Article Text
Abstract
Background In different clinical studies, the use of botulinum toxin has shown a reduction in health spending, reducing the number of drugs used for patients and decreasing the number of doctor visits and the frequency of episodes.
Purpose To analyse the demographic characteristics of the population diagnosed with chronic migraine and treated with botulinum toxin, to make a database for a future study.
Material and methods This was a retrospective observational study. The neurology department reported on all patients who had been administered botulinum toxin for chronic migraine. We created a database, where the mid-point was the first administration of toxin; we registered data 1 year before and 1 year after the first administration of toxin. The variables studied were patient age, sex, obesity, toxic habits, hypertension, primary physician visits, specialist visits, emergency visits and frequency of migraine attacks.

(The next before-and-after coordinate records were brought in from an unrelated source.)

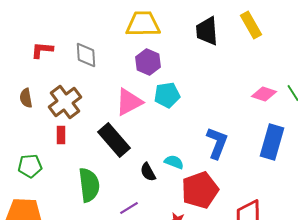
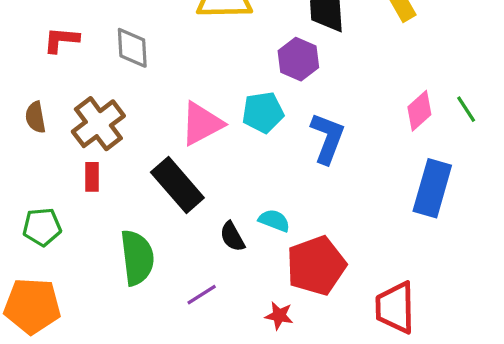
purple hexagon: (148, 62) -> (298, 59), moved
pink diamond: (264, 94) -> (419, 111), turned -60
blue L-shape: (217, 143) -> (327, 138), moved

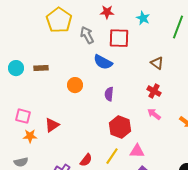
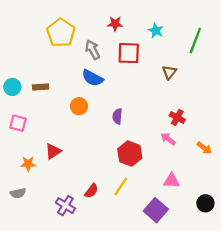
blue semicircle: (103, 62) -> (93, 78), moved
brown triangle: (157, 63) -> (169, 72), moved, turned 32
red cross: (154, 91) -> (177, 117), moved
pink square: (23, 116) -> (18, 123), moved
pink triangle: (137, 151) -> (172, 181), moved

Results 26 patients were included in the study. Mean age of the patients was 49 years, 3 men and 23 women. 2 patients were obese, 2 had toxic habits and 7 patients had hypertension. In the year previous to the first administration, average family doctor visits was 1.69, average visits to the neurologist was 2.46 with 1.15 emergency visits for migraine headaches. The average number of drugs prescribed per patient was 10, 3 from the family of triptans. The average expenditure on healthcare was €386 and on medicines was €602. The frequency of migraine episodes that year was daily.
Conclusion The demographic characteristics of the patients in our study were similar to other published studies: 88% were women compared with 12% of men. With reference to the risk factors studied, 7% were obese, 7% had toxic habits and 26% had high blood pressure. Once the results from the previous year are analysed, we will use the same protocol for the year after the first administration of toxin, with the goal of comparing the data and checking the reduction in expenditure that botulinum toxin has shown in published studies.
References and/or acknowledgements Lainez-Andres JM. Onabotulinumtoxin en el tratamiento de la migrana crónica. Rev Neurol2012;54(Suppl 2): S39–50.
Patricia Pozo-Rosic. Migraña crónica: Epidemiología e Impacto. Rev Neurol 2012;54(Suppl 2):S3–11.